The bottle was grey with dust, but I recognized it immediately. It was the red Aloxe Corton I had once given Uncle Herman for his birthday.

‘The corkscrew is still in the kitchen.’

‘I’ll go and get it.’

She was already at the door, when I called to her. ‘Aren’t you afraid, all by yourself?’

‘Of course I am, but there’s not much point in thinking about it. And I’ve just spent about half an hour alone in that cellar. I’ve already stood the test.’

I had thought that she had been gone for five minutes. Half an hour. I had lost half an hour of my consciousness. As if someone had thrown a switch and I had disappeared from ‘now’ and sunk away into my family’s past. The line between the world of the living and the dead, I thought, is growing thinner all the time.

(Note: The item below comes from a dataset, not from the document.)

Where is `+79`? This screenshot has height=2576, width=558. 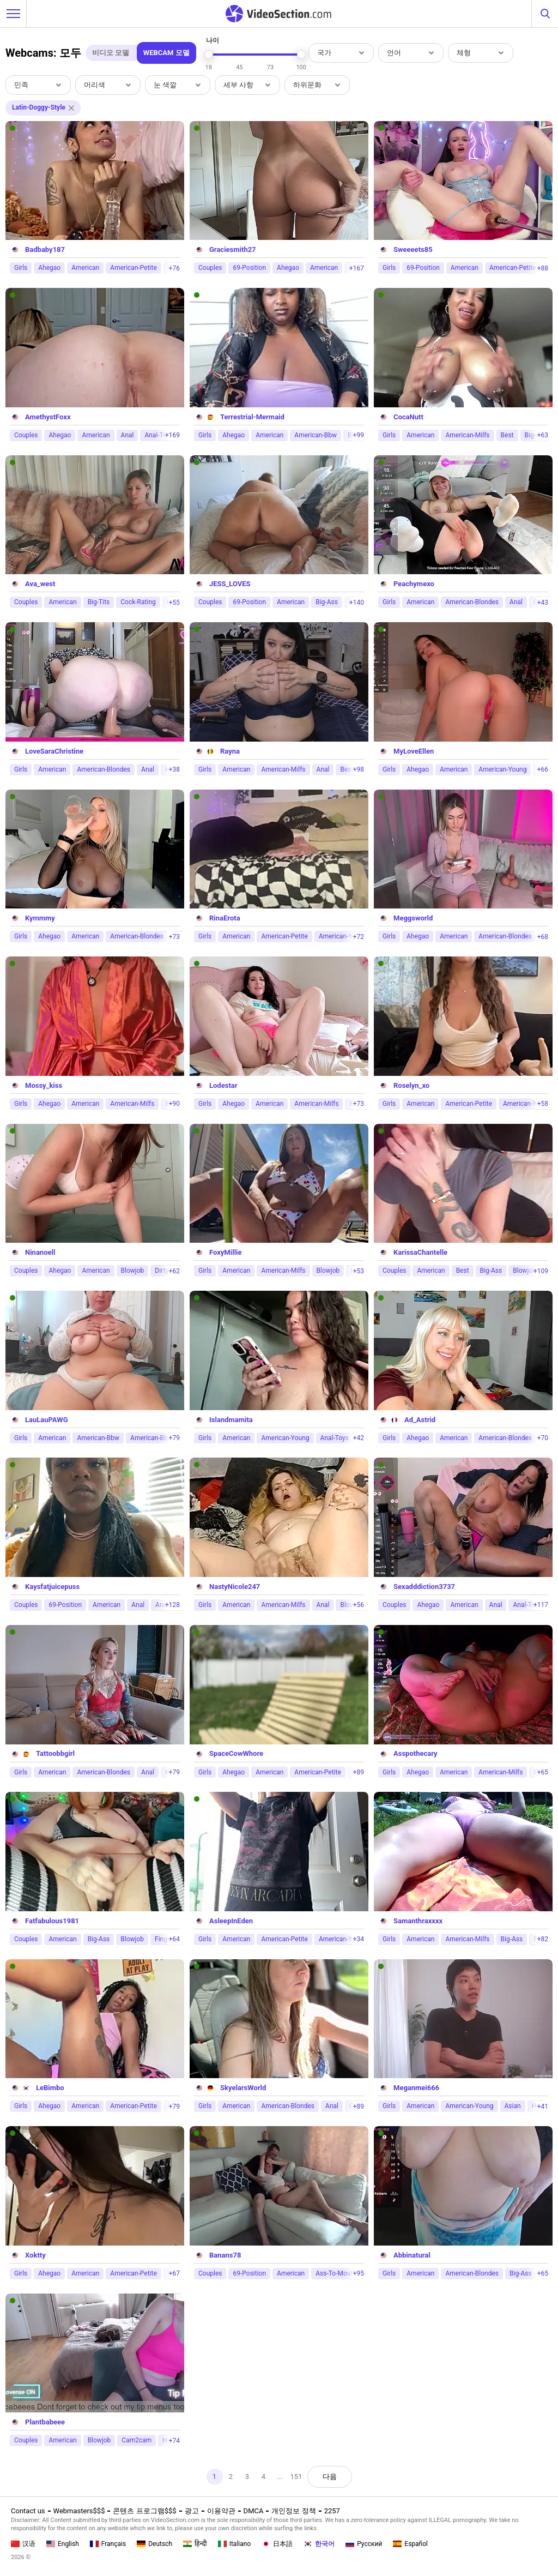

When Nina returned with the corkscrew I cut the seal off the bottle and said, ‘This wine is nearly twenty years old. It might be past its best by now. The white …’ I began twisting the metal spiral into the neck. ‘… the white is renowned. One of the greatest …’ The cork was wedged in tightly. ‘… white wines. Charles the Fifth used to drink it, I’ve been told.’ It came out in one piece. Because the bottle had been lying in the rack for so long there was some deposit on the cork, but I saw no crystals. I picked up a glass and poured, the light of a candle behind the bottleneck. The wine was deep red in colour, not a trace of cloudiness. As I turned the glass around and looked at the liquid, I felt Nina’s gaze. I leaned over and sniffed. Then I took a careful sip. Somewhere in the distance a forest loomed up, with plenty of wood for chopping. I immediately thought of a story, ‘Blueberries’, by Tolstoy. Deep in the slow whirling of flavours and aromas I could clearly taste them: blueberries.

‘There is a God,’ I said.

‘N,’ she said, ‘you’re whining.’

Uncle Herman had good taste, completely unlike his brother, though I could certainly appreciate Manny’s preference for corned beef sandwiches with mustard and dill chips and a large glass of Budweiser. The difference was, I thought, as I drank my wine, that one sense of taste had a deeper richness, and the other, a more superficial one. When you got right down to it, I thought, that was probably the difference between America and Europe. We were accustomed to the struggle to reach the depths and, once there, to seek the things we were searching for. The Americans had brought that depth to the top and created a surface that was far richer and more complex than ours. For a moment I wondered what that meant for me, a product of both these cultures.

‘The tape is still running.’

‘I’m not surprised.’

‘Should I throw more wood on the fire?’

‘Please. But be careful.’

She got a few bits and pieces and added them to the blazing pile in the hearth.

‘Now,’ she said, when she was sitting down again. ‘The story.’

‘What would you like to hear? Everything, from the very beginning, or would you rather I choose something?’

‘Something about yourself, then. Don’t you think that would be appropriate?’

‘I don’t really play a part in the story of my family. I was there, that’s all. That’s my second talent: I’m always there.’

‘Then tell me where you’ve been.’

‘The atom bomb, for instance.’

She looked at me, and when our eyes met I saw that a trace of fearful doubt had crept into her gaze.

‘I know it sounds ridiculous, but I was there at the first test explosion.’